Your answer must be the data repeated exactly, with no pictures in it.

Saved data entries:
--*--
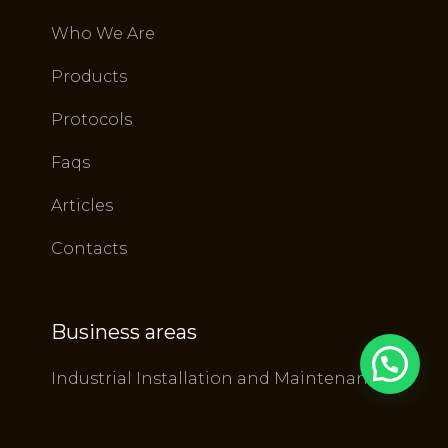
Who We Are
Products
Protocols
Faqs
Articles
Contacts
Business areas
Industrial Installation and Maintenance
--*--
SOLUTION TO THIS PROBLEM:
Who We Are
Products
Protocols
Faqs
Articles
Contacts
Business areas
Industrial Installation and Maintenance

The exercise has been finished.